Aussitôt que Déborah l’eut fait prier de venir La Madame accourut, et fut fort émerveillée de trouver la porte débarricadée et toute large ouverte.

—Si je me rends, ce n’est point par disette, voyez, madame, cette table est encore chargée de provisions, lui dit Déborah doucereusement, mais par un bon sentiment qui part de mon cœur, et que vous daignerez apprécier, je l’espère. Je vous demande humblement pardon de la colère où je me suis laissée emporter, et du scandale que j’ai donné en cette maison. Mais élevée comme je l’ai été dans un farouche rigorisme, et pleine de dégoût, comme on m’en a emplie, pour l’impudicité, j’ai été blessée profondément des images dont on avoit orné ces murailles. Désormais, je vous le proteste, je serai moins fanatique.

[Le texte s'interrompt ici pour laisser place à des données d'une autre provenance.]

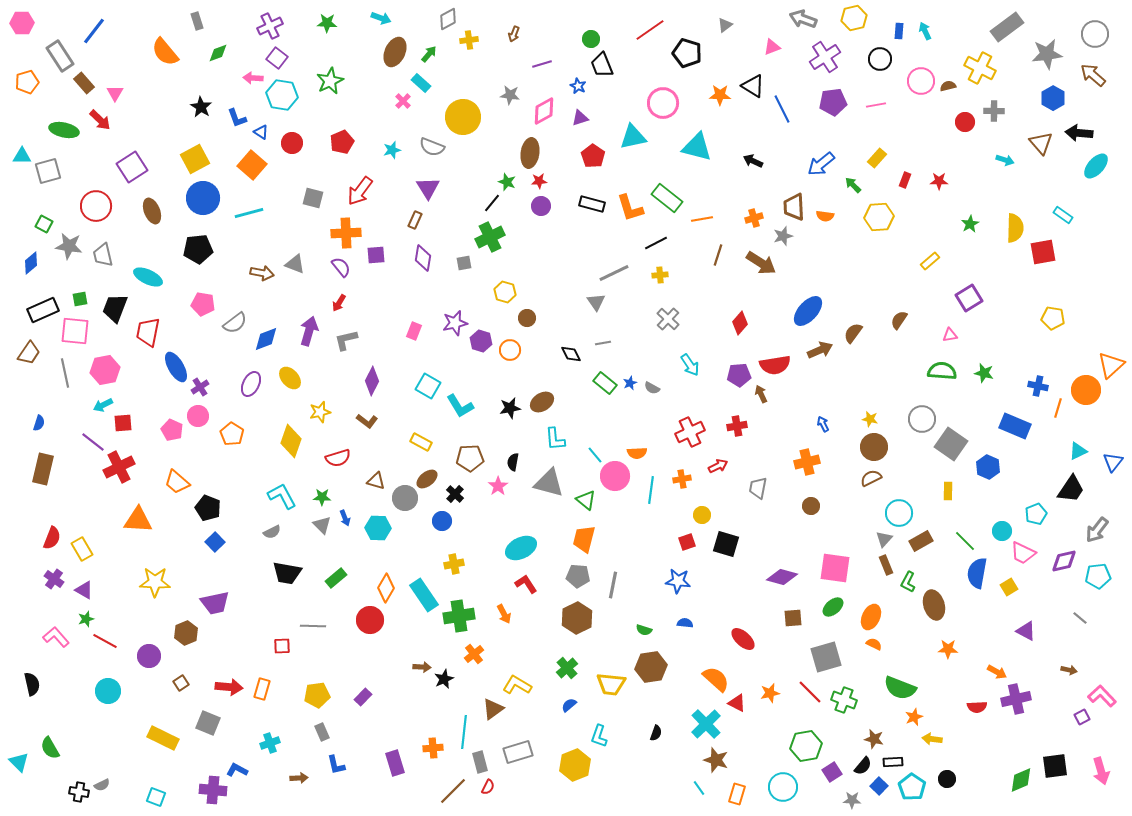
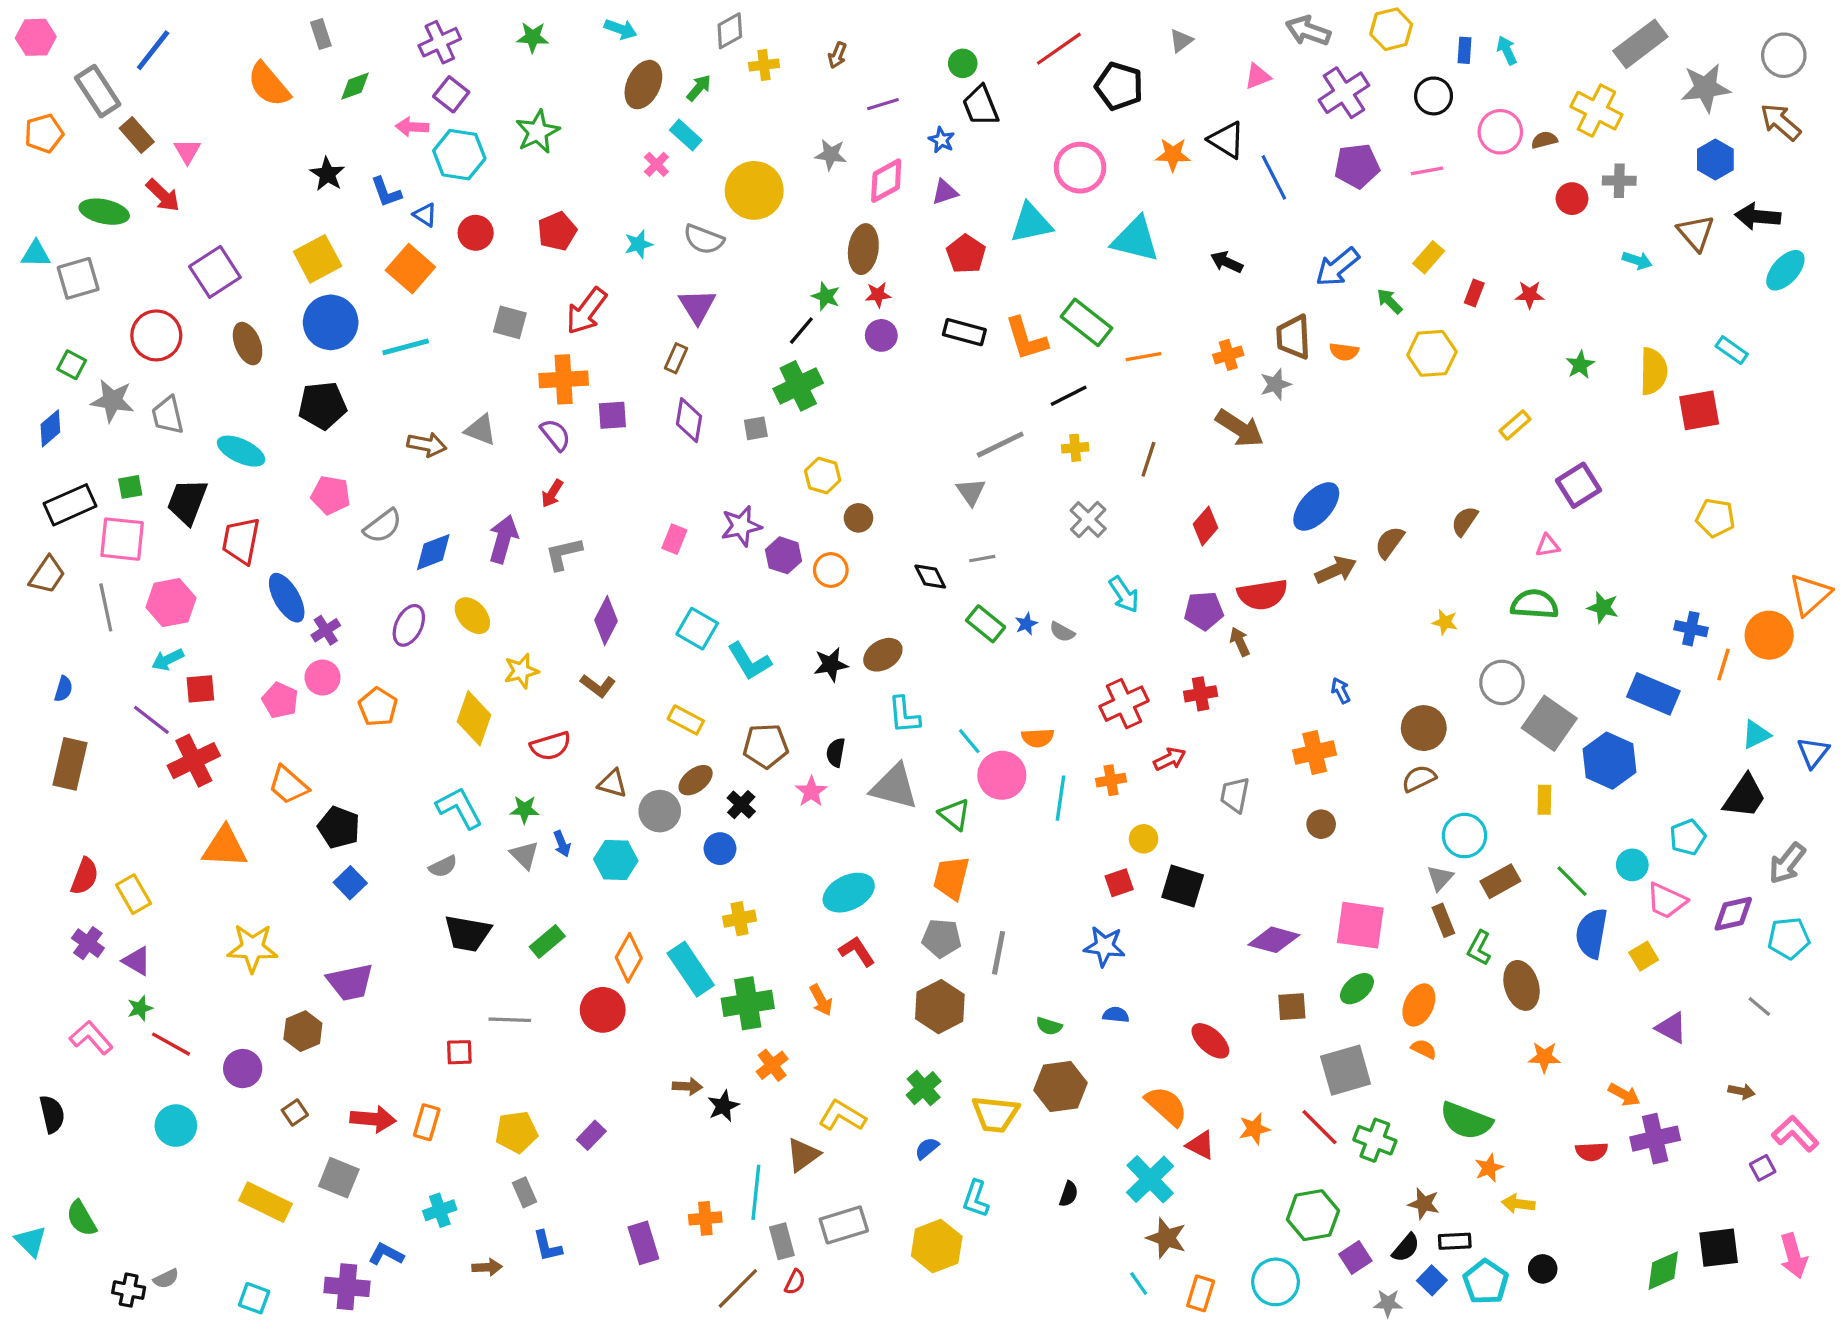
brown line: (718, 255) -> (1148, 459), moved
yellow star: (870, 419) -> (1445, 622), moved
blue hexagon: (988, 467) -> (1609, 761), size x1.4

—Ce retour que je ne saurois trop louer, mylady, m’enchante plus qu’il ne me surprend; j’étois fermement persuadée que vous étiez bonne, et que ce n’étoit qu’une heure d’égarement produit par une colère bien justement motivée. Je vous prie de m’excuser pour les objets inconvenants que vous avez trouvés en cet appartement, et que vous avez fort bien fait de briser; comme je vous l’ai déjà dit, ils appartenoient à un vieillard qui occupoit ce local il y a quelques mois, et j’avois ordonné aux domestiques de les enlever; mais on est si mal obéi. Je vous demande surtout de vouloir bien n’en jamais parler à M. le comte de Gonesse; c’est un homme si sévère pour les mœurs, il ne me pardonnerait pas de sa vie cette malencontreuse négligence.

—Madame, vous pouvez compter sur ma discrétion.

—Votre pauvre ventre depuis trois jours a dû beaucoup souffrir de votre bouderie? Vous allez me faire l’amitié de l’amener dîner avec moi; en compensation je veux le traiter somptueusement comme un enfant prodigue; mais avant, il faut que nous nous parions. Vos beaux habits sont déjà prêts.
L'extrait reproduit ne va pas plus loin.